Task goal:
Count the lines in the entries that contain "малооблачно". Say the number and nothing more.

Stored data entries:
☆ ☆ ☆
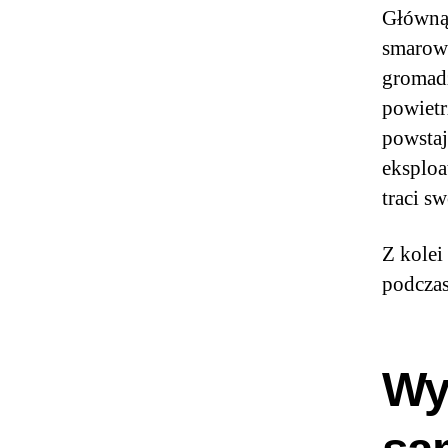
Główną 
smarowa
gromadz
powietr
powstaj
eksploat
traci s
Z kolei
podczas
Wym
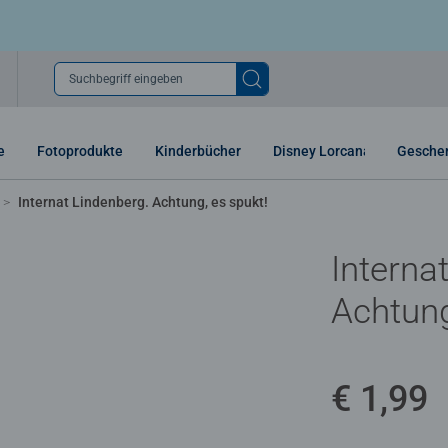
Suchbegriff eingeben
e
Fotoprodukte
Kinderbücher
Disney Lorcana
Gesche
Internat Lindenberg. Achtung, es spukt!
Interna
Achtung
€ 1,99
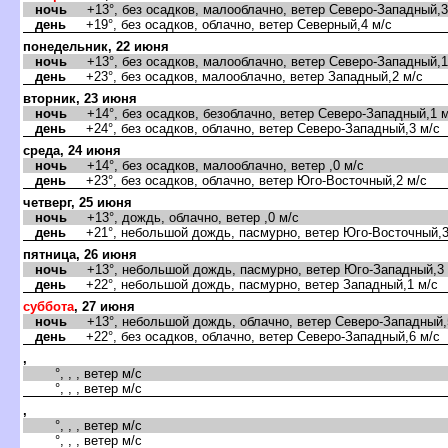
ночь
+13°, без осадков, малооблачно, ветер Северо-Западный,3
день
+19°, без осадков, облачно, ветер Северный,4 м/с
понедельник, 22 июня
ночь
+13°, без осадков, малооблачно, ветер Северо-Западный,1
день
+23°, без осадков, малооблачно, ветер Западный,2 м/с
торник, 23 июня
ночь
+14°, без осадков, безоблачно, ветер Северо-Западный,1 м
день
+24°, без осадков, облачно, ветер Северо-Западный,3 м/с
среда, 24 июня
ночь
+14°, без осадков, малооблачно, ветер ,0 м/с
день
+23°, без осадков, облачно, ветер Юго-Восточный,2 м/с
четверг, 25 июня
ночь
+13°, дождь, облачно, ветер ,0 м/с
день
+21°, небольшой дождь, пасмурно, ветер Юго-Восточный,3
пятница, 26 июня
ночь
+13°, небольшой дождь, пасмурно, ветер Юго-Западный,3 
день
+22°, небольшой дождь, пасмурно, ветер Западный,1 м/с
суббота
, 27 июня
ночь
+13°, небольшой дождь, облачно, ветер Северо-Западный,
день
+22°, без осадков, облачно, ветер Северо-Западный,6 м/с
,
°, , , ветер м/с
°, , , ветер м/с
,
°, , , ветер м/с
°, , , ветер м/с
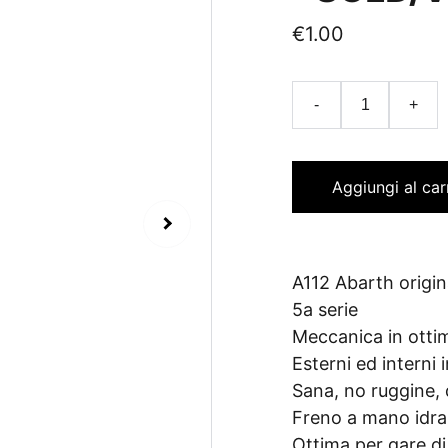
€1.00
-
+
Aggiungi al car
A112 Abarth origin
5a serie
Meccanica in otti
Esterni ed interni
Sana, no ruggine,
Freno a mano idrau
Ottima per gare di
☆ ☆ ☆
Reply:
4